Open data holds promise for improving these systems, but it won’t really work without institutional reform, which is never easy or quick. To see results, we can start with improving open data programs themselves by finding the right “good intentions” to act on — that is, targeted reform opportunities. When reform-minded political leadership, a prioritized political investment, and influential civic accountability actors align, open data programs have much better chances of achieving the incremental steps needed for reform.
I recently saw a powerful example of open data as a two-way information channel during a project in Nigeria. We were working with a team at the World Bank, as well as an advocacy organization that wanted to track government investment in local school projects. The local Ministry of Education was already using a public website to share up-to-date data about the results of a “model schools” initiative. But many citizens were justifiably suspicious after years of what they saw as government mismanagement and neglect. The advocacy organization, the Niger Delta Citizens and Budget Platform (NDCBP), set out to confirm the government’s data by gathering a new dataset of its own.
We helped NDCBP gather data about the quality and progress of school construction, using a representative sample of the some-200 projects. NDCBP had a rather antagonistic history with the government, so we also worked with them to move from throwing stones to bringing hard evidence to engage government counterparts in constructive conversation. The new dataset was the start of an ongoing conversation that increased the grassroots voice in decisions about education spending. Even when the new governor’s administration began in 2015, the Ministry included NDCBP in evaluating the outcomes of the prior regime’s education policies and advising on which to carry forward and how. NDCBP was the only civil society organization included. Thus, open data was a tool for accountability as well as to facilitate productive communication between citizens and government.

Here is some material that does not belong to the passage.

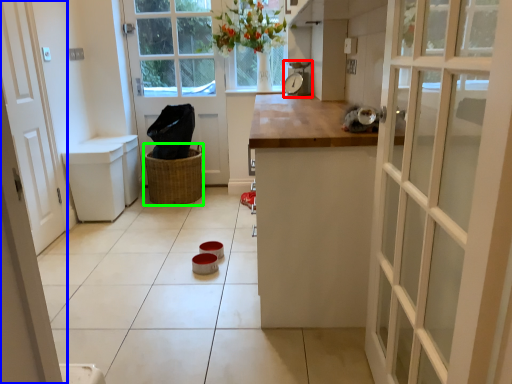 Question: Based on their relative distances, which object is nearer to appliance (highlighted by a red box)? Choose from door (highlighted by a blue box) and basket (highlighted by a green box).

Choices:
 (A) door
 (B) basket

Answer: (B)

Data can be a powerful tool for change, so any delay in the implementation of open data programs can look deliberate. But the truth is that opening data is filled with immense, and legitimate, logistical and legal hurdles. Where technology moves quickly, institutional integration is a methodical, lumbering process. Open data programs should set realistic expectations and programming with the intention of supporting incremental institutional change.
And through collaboration, not antagonism, we will set important precedents for colleagues both in government and civil society around the world. After all, the field is new, and many of us are figuring out how to do things for the first time. The processes and standards we set will have impact far beyond our individual careers. Let’s instill more listening, more empathy, and more collaboration into the process now. It’s the best way to turn our own good intentions into results.